ACROSS industries and sectors, some of the most significant sea changes have been spawned by challenges to widely-held perceptions. Think of the first time someone realised that the internet could be a social platform, rather than a vehicle for one-to-one communication and a placard for impersonal pages. Or when going shopping no longer meant going to the mall or a physical store. Or, a little closer to home, when someone decided that the in-flight meal didn’t have to be an included extra.
The airline industry is poised for another evolution, this one challenging the perception that an in-flight retail experience must be limited to the confines of the cabin, or even to the duration of the flight. It is a bold challenge being made by a bold company with a bold new concept: GuestLogix and the branded onboard store.
The new in-flight retail environment will be distinguished not by the reselling of once-included products and services, but rather by embracing and extending the relationship between airline and passenger. It will be marked by accurate assessments of consumer needs and wants and by the fulfillment of these at any (and every) touch point of the journey. It will be defined by customer experience and framed by retail-informed strategies of merchandising and product mix. And it will be enabled by the cutting-edge technology that has driven innovation across the industry.
Creating and promoting a successful customer relationship may be second nature for ground-bound retailers but for airlines it means re-conceptualising the passenger. Changing the industry perception of the passenger as a traveller to the passenger as a customer is no small evolution but it is one that has been in the works for some time. The unbundling of the airfare contributed to this, as did the subsequent popularity of the ‘customised’ voyage - though this is an idea that often gets more lip service than implementation.
The onboard store takes this a step further. While the unbundled airfare relies on presenting fee-or-no-fee options to passengers for basic, almost compulsory, products and services – a checked bag, a seat assignment – the new approach to in-flight retail puts the emphasis on the passenger. While the customisation of a flight experience during the booking process certainly leverages the power of choice to deliver ancillary revenue, it does not extend through the duration of the flight, much less after disembarkation .
The onboard store attempts to answer the questions: ‘Beyond the basics, what does a customer on an airplane want? And what will they want or need before and after their flight?’ That answer is found in research and data mining but ultimately it is found in a relationship with a passenger.
This is not to say that airlines have no relationships with their passengers; on the contrary, much effort has been spent over the years in promoting loyalty and extending the airline brand beyond the flight (with cobranded credit cards etc). What the new in-flight retail approach does, however, is apply different principles to the business of onboard retailing to extend that relationship with the customer beyond the core product offered by the airline (a ticket) – which is precisely why this approach is the future of the industry.
Most of these principles come directly from the retail industry. Merchandising and product selection are hallmarks of the new approach, as are purchase and preference tracking and an emphasis on value and choice. The key to implementing these common-to-retail strategies in-flight (with the cabin’s inherent limits on inventory, internal marketing and display) is the optimal leveraging of technology.

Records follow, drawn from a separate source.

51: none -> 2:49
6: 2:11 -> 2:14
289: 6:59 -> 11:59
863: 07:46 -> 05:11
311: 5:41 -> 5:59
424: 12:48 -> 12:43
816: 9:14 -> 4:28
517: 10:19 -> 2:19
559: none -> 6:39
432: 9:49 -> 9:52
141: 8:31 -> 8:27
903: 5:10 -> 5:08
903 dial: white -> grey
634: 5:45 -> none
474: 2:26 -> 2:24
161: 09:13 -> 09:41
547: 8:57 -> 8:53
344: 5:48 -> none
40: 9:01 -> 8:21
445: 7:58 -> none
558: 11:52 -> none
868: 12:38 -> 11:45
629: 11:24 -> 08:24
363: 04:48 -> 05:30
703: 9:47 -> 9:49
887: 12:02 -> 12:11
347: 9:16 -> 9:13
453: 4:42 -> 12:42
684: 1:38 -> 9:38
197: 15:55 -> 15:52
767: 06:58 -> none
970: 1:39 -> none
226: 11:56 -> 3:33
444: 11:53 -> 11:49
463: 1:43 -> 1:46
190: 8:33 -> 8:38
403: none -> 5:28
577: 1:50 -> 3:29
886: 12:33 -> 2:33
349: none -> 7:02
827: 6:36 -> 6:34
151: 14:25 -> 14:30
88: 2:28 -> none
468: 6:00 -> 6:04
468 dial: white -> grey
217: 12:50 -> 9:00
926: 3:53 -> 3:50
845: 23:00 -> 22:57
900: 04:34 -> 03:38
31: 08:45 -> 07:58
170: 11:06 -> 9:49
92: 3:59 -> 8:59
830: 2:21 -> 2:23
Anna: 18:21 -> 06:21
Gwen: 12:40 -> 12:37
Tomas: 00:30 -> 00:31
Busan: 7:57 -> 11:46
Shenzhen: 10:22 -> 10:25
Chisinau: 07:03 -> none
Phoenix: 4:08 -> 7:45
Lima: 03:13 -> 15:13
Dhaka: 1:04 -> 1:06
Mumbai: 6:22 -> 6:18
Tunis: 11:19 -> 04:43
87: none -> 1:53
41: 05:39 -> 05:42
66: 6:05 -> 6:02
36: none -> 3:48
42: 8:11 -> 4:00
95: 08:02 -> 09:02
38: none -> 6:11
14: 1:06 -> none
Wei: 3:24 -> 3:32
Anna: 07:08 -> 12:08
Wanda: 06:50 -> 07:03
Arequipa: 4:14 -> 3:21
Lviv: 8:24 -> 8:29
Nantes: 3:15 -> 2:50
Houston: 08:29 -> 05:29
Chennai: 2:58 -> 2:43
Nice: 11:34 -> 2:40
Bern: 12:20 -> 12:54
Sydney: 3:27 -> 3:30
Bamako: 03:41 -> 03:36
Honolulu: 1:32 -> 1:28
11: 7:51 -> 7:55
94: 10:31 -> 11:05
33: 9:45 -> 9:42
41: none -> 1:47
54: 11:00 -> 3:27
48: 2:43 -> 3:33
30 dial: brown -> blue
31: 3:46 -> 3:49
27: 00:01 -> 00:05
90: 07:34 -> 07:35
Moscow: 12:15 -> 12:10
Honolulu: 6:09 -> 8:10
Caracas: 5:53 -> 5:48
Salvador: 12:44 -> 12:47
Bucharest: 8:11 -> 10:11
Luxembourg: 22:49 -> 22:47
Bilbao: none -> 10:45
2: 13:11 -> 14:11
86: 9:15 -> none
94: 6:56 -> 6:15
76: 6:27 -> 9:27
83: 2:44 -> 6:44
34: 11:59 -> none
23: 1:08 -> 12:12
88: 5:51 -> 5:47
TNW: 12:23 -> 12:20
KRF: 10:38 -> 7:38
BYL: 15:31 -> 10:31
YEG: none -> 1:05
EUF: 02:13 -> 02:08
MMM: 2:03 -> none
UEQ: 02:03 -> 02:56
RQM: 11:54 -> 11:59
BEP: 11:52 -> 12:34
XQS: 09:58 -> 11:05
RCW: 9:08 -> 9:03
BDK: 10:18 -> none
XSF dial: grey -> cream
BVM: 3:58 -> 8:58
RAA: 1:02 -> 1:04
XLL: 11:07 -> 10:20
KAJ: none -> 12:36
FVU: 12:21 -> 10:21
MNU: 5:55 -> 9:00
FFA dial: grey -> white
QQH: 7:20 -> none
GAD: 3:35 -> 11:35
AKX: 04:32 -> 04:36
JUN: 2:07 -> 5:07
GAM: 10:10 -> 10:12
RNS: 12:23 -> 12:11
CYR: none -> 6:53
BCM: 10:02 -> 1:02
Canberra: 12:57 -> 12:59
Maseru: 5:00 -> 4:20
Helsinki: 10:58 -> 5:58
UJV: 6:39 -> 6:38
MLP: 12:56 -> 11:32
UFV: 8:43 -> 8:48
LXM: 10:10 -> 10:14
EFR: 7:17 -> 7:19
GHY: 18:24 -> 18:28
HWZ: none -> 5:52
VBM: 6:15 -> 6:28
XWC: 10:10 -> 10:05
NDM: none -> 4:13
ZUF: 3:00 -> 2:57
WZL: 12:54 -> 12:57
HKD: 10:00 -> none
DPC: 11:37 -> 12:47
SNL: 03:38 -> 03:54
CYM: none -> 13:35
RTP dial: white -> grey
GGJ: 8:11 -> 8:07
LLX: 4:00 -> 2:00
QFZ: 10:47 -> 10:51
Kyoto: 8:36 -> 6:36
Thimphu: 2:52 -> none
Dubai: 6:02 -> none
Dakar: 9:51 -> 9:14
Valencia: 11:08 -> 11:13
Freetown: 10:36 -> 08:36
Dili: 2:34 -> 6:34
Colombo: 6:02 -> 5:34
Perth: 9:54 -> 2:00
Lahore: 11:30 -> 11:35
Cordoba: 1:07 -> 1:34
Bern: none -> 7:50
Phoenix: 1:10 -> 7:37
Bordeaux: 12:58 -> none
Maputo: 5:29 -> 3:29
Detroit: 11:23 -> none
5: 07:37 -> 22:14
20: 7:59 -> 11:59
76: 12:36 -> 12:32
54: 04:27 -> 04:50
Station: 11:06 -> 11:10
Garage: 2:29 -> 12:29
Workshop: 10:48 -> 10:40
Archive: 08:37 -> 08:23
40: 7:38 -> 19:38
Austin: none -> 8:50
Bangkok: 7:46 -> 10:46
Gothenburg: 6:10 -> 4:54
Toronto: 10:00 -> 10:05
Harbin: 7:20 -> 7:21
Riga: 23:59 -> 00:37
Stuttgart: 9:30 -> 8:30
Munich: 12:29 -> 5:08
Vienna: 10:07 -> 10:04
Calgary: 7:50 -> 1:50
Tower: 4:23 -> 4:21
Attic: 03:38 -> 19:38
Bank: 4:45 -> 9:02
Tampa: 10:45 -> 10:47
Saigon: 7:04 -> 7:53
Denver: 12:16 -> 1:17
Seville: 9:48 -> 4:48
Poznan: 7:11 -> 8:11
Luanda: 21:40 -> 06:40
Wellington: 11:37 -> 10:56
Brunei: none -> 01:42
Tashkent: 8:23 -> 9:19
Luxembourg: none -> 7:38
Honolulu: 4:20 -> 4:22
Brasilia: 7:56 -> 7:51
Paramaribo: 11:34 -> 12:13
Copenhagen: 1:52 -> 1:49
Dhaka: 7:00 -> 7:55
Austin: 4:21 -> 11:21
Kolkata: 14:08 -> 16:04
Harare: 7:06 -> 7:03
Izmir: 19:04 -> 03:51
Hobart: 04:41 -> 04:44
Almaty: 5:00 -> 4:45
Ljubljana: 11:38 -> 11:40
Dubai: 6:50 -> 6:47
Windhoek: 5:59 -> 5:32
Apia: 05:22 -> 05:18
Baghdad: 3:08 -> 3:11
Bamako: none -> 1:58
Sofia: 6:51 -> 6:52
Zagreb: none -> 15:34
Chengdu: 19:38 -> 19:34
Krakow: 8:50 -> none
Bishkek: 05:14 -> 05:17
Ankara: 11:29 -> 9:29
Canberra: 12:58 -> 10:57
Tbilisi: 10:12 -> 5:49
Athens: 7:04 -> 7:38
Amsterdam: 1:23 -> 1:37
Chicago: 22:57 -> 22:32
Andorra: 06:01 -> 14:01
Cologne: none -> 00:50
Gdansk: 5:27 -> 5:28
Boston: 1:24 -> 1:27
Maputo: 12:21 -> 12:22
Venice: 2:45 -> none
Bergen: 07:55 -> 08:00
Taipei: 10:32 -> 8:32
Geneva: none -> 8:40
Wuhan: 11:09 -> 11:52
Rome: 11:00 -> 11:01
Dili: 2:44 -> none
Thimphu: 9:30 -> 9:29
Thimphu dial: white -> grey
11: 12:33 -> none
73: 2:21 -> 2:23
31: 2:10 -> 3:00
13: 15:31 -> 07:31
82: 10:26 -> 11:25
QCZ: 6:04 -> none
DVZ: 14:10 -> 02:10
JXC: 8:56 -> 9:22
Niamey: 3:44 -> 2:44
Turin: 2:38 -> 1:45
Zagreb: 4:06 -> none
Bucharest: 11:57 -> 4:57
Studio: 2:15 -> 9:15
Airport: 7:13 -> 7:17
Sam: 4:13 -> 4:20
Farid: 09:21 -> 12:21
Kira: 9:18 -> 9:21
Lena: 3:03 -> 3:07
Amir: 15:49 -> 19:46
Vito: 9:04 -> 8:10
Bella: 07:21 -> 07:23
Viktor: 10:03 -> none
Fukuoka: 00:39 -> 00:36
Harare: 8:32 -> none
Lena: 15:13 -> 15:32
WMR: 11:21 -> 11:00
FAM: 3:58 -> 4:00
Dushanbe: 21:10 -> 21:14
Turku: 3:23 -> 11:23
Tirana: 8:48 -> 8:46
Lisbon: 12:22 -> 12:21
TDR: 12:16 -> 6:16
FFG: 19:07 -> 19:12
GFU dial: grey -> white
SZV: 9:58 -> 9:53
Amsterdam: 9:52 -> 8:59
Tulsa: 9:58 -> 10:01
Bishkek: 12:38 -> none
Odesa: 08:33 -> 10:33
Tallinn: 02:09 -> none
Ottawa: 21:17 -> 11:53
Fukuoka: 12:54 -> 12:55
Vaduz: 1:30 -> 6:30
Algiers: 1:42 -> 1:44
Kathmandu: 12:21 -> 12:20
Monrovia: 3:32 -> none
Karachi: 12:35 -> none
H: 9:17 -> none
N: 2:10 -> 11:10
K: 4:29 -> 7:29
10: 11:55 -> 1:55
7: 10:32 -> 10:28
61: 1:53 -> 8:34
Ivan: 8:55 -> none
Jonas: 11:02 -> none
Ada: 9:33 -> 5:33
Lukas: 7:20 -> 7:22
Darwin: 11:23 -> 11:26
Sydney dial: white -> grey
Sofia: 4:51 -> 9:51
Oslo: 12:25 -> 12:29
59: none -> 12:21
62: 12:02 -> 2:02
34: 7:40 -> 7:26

Within the onboard store, virtual shelves replace physical shelves with great effect. Products are offered based on predetermined tastes and preferences, flight duration and destination. A brand can be established and extended through interaction with this onboard store – much as it has for most of the retail success stories in the past decade. But in a controlled Wi Fi-enabled environment or through the use of smart wireless point-of-sale devices, passengers can explore the onboard store from the comfort of their seat as well as interact with in-flight entertainment systems through their own personal electronic devices.
And because the approach is grounded in an online experience, it does not have to be limited to the cabin. Counterintuitive as it may seem, the onboard store enables an in-flight retail experience to continue long after the flight is over.
One of the reasons this strategy is changing the face of the airline industry is that it taps into existing advantages inherent to airlines’ operating practices that have largely been ignored for the purpose of in-flight retailing. The most obvious of these advantages is the captive audience inside the aircraft. Some low-cost carriers have seized on this fact of flight as an advertising opportunity, usually for third parties. But until GuestLogix introduced OnTouch and the branded onboard store, few airlines leveraged their captive audience for retailing purposes.
Airlines also have information on their passengers’ demographics, itinerary and immediate purpose (ie business or leisure) readily available. Traditional retailers would have to spend countless weeks collecting data – and probably paying market analysts to interpret it – to get the sort of valuable information airlines have at their fingertips. Utilising this data to develop a compelling retail experience is central to the onboard store approach and bound to become industry standard very soon.
In-flight retailing is taking off in a new and exciting way. For some airlines, it has already. Why should in-flight retailing be limited to duty free catalogues, food and beverage and entertainment? Why should it be hindered by restrictions on inventory, merchandising or even the duration of the flight? Why should it be limited at all?
GuestLogix has a new answer: it shouldn’t.
The innovation of the onboard store is enacting a sea change in the industry and, like the many innovators that have come before it, GuestLogix is using evolution in perception to bring about a revolution in the cabin space and far beyond.